View Full Version : GRETZ: A Midseason Comparison

Hammock Parties
11-09-2005, 01:21 PM

Comparing the Chiefs at the midway point of this season with where they were last year at the same time reveals a two-game improvement in the only statistic that really counts: victories.

Otherwise, the Chiefs have shown improvement in very few areas from last year at midseason. In fact, the offensive numbers are down remarkably, the defensive numbers are improved in two key areas – points allowed and stopping the run – but are otherwise similar to last season.

The special teams show some improvement, although kick coverage lags behind. Right now, the difference between last year’s team and this year’s club may be the schedule they’ve played. Although it ranks among the league’s most difficult cards for the 2005 season, the Chiefs first seven opponents (they’ve played Oakland twice) have a combined record of 28-29. That’s nearly 50 percentage points below what last year’s first half foes were at the same point.

Despite the better record, the Chiefs point differential is half what it was last year at this point. That’s due to a drop of five points per game, even though the defense has done a better job in keeping opponents out of the end zone.

Vermeil’s motto of playing smart football – no giveaways and few penalties – is being held up in only one area: turnovers. The Chiefs are plus five after eight games, and they’ve done that by not giving the ball away on offense and picking up more fumbles on defense and special teams. Penalties, however, are up this year, although the yardage is down.

Giveaways are the only offensive area that’s shown improvement from last year over the first half of the season. Let’s remember that the first eight games of the 2004 season were hardly the Chiefs offense at its best. They had good games against Atlanta and Indianapolis, but they started the season with poor offensive production, thus the 1-3 opening record.

Defensively, Gunther Cunningham’s group is allowing nearly 20 yards per game less against the run, but 25 yards a game more against the pass. Sacks are down and that’s hurting the pass defense. The Chiefs also have only five interceptions this year; considering they’ve seen 301 passes thrown against them, that’s one area that needs improvement.
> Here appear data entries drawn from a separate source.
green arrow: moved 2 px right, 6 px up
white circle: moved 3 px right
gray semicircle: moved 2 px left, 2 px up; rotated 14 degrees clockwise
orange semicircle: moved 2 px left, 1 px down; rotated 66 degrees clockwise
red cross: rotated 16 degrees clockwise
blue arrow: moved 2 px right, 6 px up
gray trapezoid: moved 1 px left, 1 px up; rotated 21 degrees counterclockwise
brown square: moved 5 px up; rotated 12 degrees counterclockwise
Special teams have shown improvement. Dustin Colquitt and Lawrence Tynes are doing a better job this year than what was produced last year in punting and field goals. Tynes has gotten eight more chances to kick field goals at this point compared to last year; that’s largely due to poor offensive production inside the scoring zone.

Dante Hall’s numbers on punt returns are down, but kick returns are up and he’s scored a touchdown. While the Chiefs coverage units are doing a better job on punts and not such a good job on kickoffs, they’ve not allowed a touchdown return; at this point last year they had given up a pair of TDs.
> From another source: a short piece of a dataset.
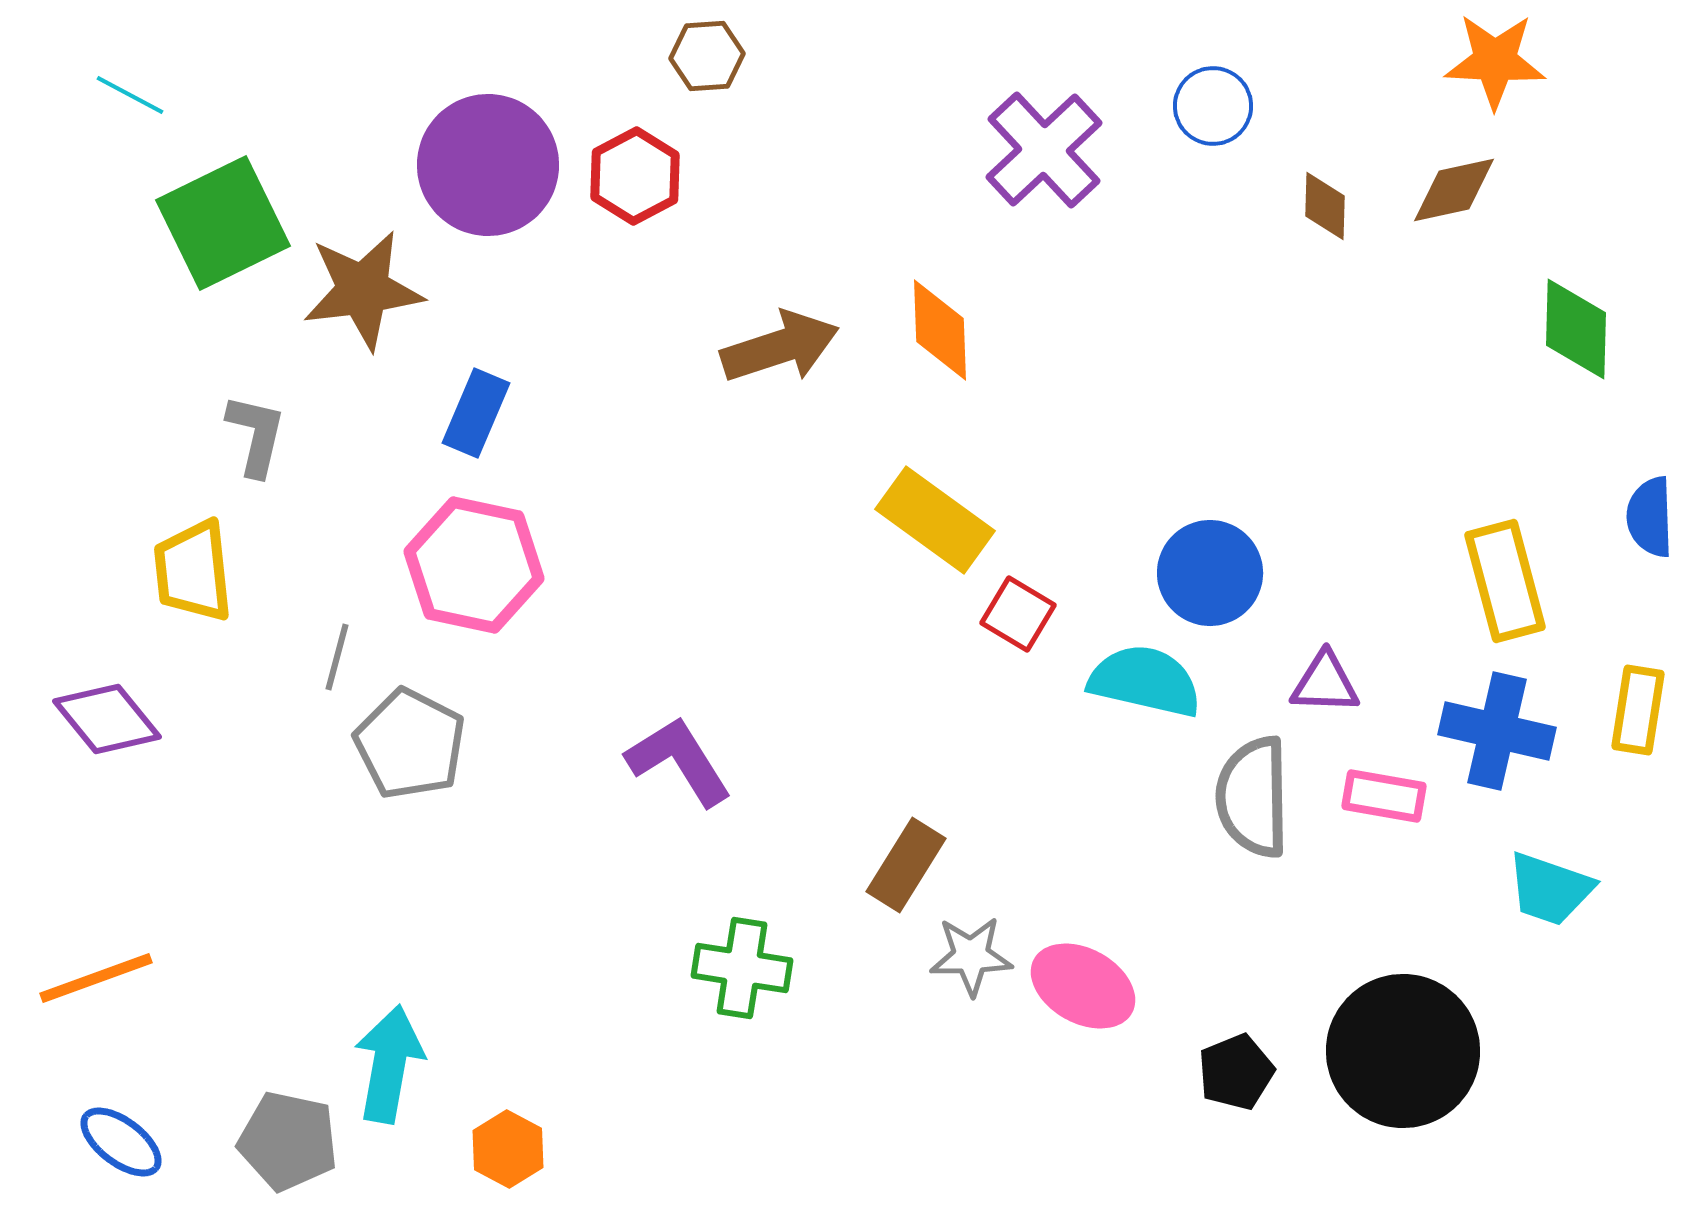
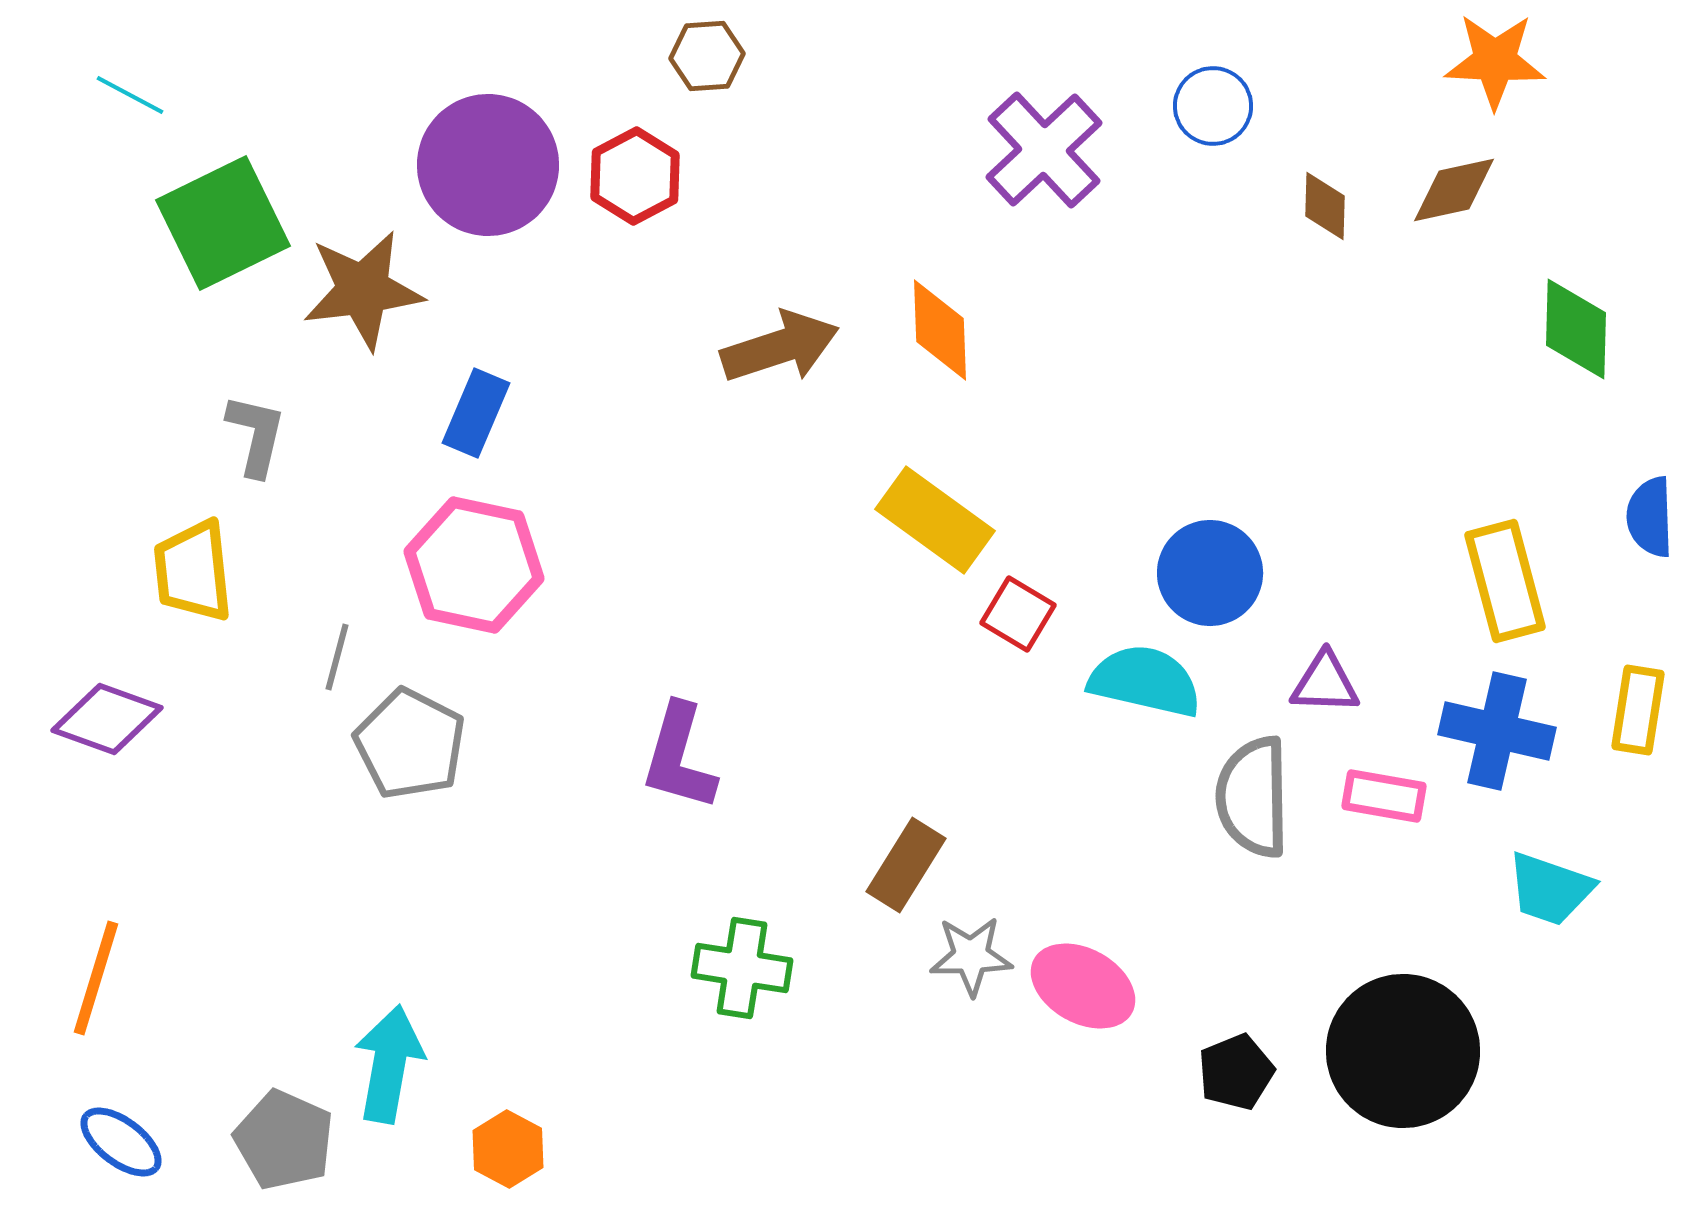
purple diamond at (107, 719): rotated 31 degrees counterclockwise
purple L-shape at (679, 761): moved 4 px up; rotated 132 degrees counterclockwise
orange line at (96, 978): rotated 53 degrees counterclockwise
gray pentagon at (288, 1141): moved 4 px left, 1 px up; rotated 12 degrees clockwise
Ahead for the Chiefs are eight opponents who right now have a combined record of 37-29, a .560 winning percentage. That group includes four division leaders right now. They faced only one division leader in the first half of the year.
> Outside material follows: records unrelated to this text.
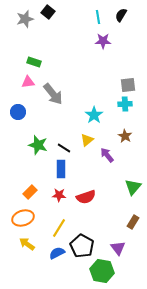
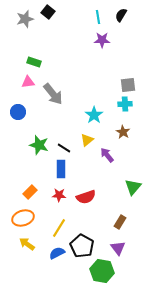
purple star: moved 1 px left, 1 px up
brown star: moved 2 px left, 4 px up
green star: moved 1 px right
brown rectangle: moved 13 px left
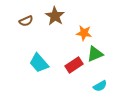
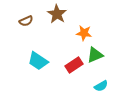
brown star: moved 2 px right, 2 px up
green triangle: moved 1 px down
cyan trapezoid: moved 1 px left, 2 px up; rotated 15 degrees counterclockwise
cyan semicircle: moved 1 px right
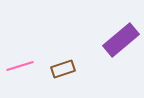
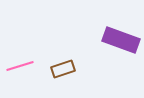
purple rectangle: rotated 60 degrees clockwise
These midseason numbers must improve if the Chiefs hope to play beyond New Year’s Day.


Chiefs Pantalones
11-09-2005, 01:34 PM
Did he mention if Priest is retiring?

11-09-2005, 01:35 PM
Wow, I see a lot of improvement in the numbers...

Hammock Parties
11-09-2005, 01:37 PM
IMO, it's a testament to our defense that we're a better team this year with the offense not playing as well.

If our offense was playing as well as it did last year, our D would look even better.

Bob Dole
11-09-2005, 02:41 PM
Does he mention that Jack Harry is a tool?